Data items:
::::::::::
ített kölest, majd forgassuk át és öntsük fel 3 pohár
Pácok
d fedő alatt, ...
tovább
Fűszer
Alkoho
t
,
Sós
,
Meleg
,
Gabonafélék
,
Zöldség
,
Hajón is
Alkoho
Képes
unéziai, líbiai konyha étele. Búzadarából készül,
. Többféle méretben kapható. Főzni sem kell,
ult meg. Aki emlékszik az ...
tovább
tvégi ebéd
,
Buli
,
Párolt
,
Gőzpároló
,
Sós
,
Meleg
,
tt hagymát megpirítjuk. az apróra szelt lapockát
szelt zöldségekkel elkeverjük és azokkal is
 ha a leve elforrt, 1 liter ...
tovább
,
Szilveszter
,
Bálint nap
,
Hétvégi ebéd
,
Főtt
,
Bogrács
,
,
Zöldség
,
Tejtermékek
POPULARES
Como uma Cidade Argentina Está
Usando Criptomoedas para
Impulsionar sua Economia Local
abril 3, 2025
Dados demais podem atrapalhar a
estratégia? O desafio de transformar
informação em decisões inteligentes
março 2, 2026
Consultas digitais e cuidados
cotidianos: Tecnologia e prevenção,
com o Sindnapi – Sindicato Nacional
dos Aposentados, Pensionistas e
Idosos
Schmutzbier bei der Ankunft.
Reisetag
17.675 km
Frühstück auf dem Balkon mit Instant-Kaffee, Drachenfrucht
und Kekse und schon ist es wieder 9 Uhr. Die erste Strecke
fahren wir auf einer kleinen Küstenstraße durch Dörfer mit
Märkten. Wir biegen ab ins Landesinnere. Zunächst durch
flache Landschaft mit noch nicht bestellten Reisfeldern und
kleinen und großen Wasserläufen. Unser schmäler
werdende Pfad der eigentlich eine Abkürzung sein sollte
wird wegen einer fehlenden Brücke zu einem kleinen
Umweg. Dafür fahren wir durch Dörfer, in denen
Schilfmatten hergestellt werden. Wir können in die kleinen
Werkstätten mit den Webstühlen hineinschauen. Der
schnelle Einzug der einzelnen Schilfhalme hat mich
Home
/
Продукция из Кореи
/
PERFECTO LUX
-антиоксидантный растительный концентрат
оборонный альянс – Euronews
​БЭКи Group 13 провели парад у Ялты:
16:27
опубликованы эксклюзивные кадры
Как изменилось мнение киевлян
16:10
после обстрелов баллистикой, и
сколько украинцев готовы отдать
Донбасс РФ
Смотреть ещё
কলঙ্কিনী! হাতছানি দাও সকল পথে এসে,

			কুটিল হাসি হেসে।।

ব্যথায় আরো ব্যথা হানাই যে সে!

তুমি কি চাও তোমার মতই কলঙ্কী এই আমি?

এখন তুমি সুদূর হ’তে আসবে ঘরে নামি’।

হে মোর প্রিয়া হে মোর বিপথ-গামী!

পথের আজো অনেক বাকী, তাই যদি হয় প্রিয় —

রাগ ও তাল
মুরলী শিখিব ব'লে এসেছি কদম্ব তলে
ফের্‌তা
::::::::::
Whatever appears in the data above is to be set down exactly.

ített kölest, majd forgassuk át és öntsük fel 3 pohár
Pácok
d fedő alatt, ...
tovább
Fűszer
Alkoho
t
,
Sós
,
Meleg
,
Gabonafélék
,
Zöldség
,
Hajón is
Alkoho
Képes
unéziai, líbiai konyha étele. Búzadarából készül,
. Többféle méretben kapható. Főzni sem kell,
ult meg. Aki emlékszik az ...
tovább
tvégi ebéd
,
Buli
,
Párolt
,
Gőzpároló
,
Sós
,
Meleg
,
tt hagymát megpirítjuk. az apróra szelt lapockát
szelt zöldségekkel elkeverjük és azokkal is
 ha a leve elforrt, 1 liter ...
tovább
,
Szilveszter
,
Bálint nap
,
Hétvégi ebéd
,
Főtt
,
Bogrács
,
,
Zöldség
,
Tejtermékek
POPULARES
Como uma Cidade Argentina Está
Usando Criptomoedas para
Impulsionar sua Economia Local
abril 3, 2025
Dados demais podem atrapalhar a
estratégia? O desafio de transformar
informação em decisões inteligentes
março 2, 2026
Consultas digitais e cuidados
cotidianos: Tecnologia e prevenção,
com o Sindnapi – Sindicato Nacional
dos Aposentados, Pensionistas e
Idosos
Schmutzbier bei der Ankunft.
Reisetag
17.675 km
Frühstück auf dem Balkon mit Instant-Kaffee, Drachenfrucht
und Kekse und schon ist es wieder 9 Uhr. Die erste Strecke
fahren wir auf einer kleinen Küstenstraße durch Dörfer mit
Märkten. Wir biegen ab ins Landesinnere. Zunächst durch
flache Landschaft mit noch nicht bestellten Reisfeldern und
kleinen und großen Wasserläufen. Unser schmäler
werdende Pfad der eigentlich eine Abkürzung sein sollte
wird wegen einer fehlenden Brücke zu einem kleinen
Umweg. Dafür fahren wir durch Dörfer, in denen
Schilfmatten hergestellt werden. Wir können in die kleinen
Werkstätten mit den Webstühlen hineinschauen. Der
schnelle Einzug der einzelnen Schilfhalme hat mich
Home
/
Продукция из Кореи
/
PERFECTO LUX
-антиоксидантный растительный концентрат
оборонный альянс – Euronews
​БЭКи Group 13 провели парад у Ялты:
16:27
опубликованы эксклюзивные кадры
Как изменилось мнение киевлян
16:10
после обстрелов баллистикой, и
сколько украинцев готовы отдать
Донбасс РФ
Смотреть ещё
কলঙ্কিনী! হাতছানি দাও সকল পথে এসে,

			কুটিল হাসি হেসে।।

ব্যথায় আরো ব্যথা হানাই যে সে!

তুমি কি চাও তোমার মতই কলঙ্কী এই আমি?

এখন তুমি সুদূর হ’তে আসবে ঘরে নামি’।

হে মোর প্রিয়া হে মোর বিপথ-গামী!

পথের আজো অনেক বাকী, তাই যদি হয় প্রিয় —

রাগ ও তাল
মুরলী শিখিব ব'লে এসেছি কদম্ব তলে
ফের্‌তা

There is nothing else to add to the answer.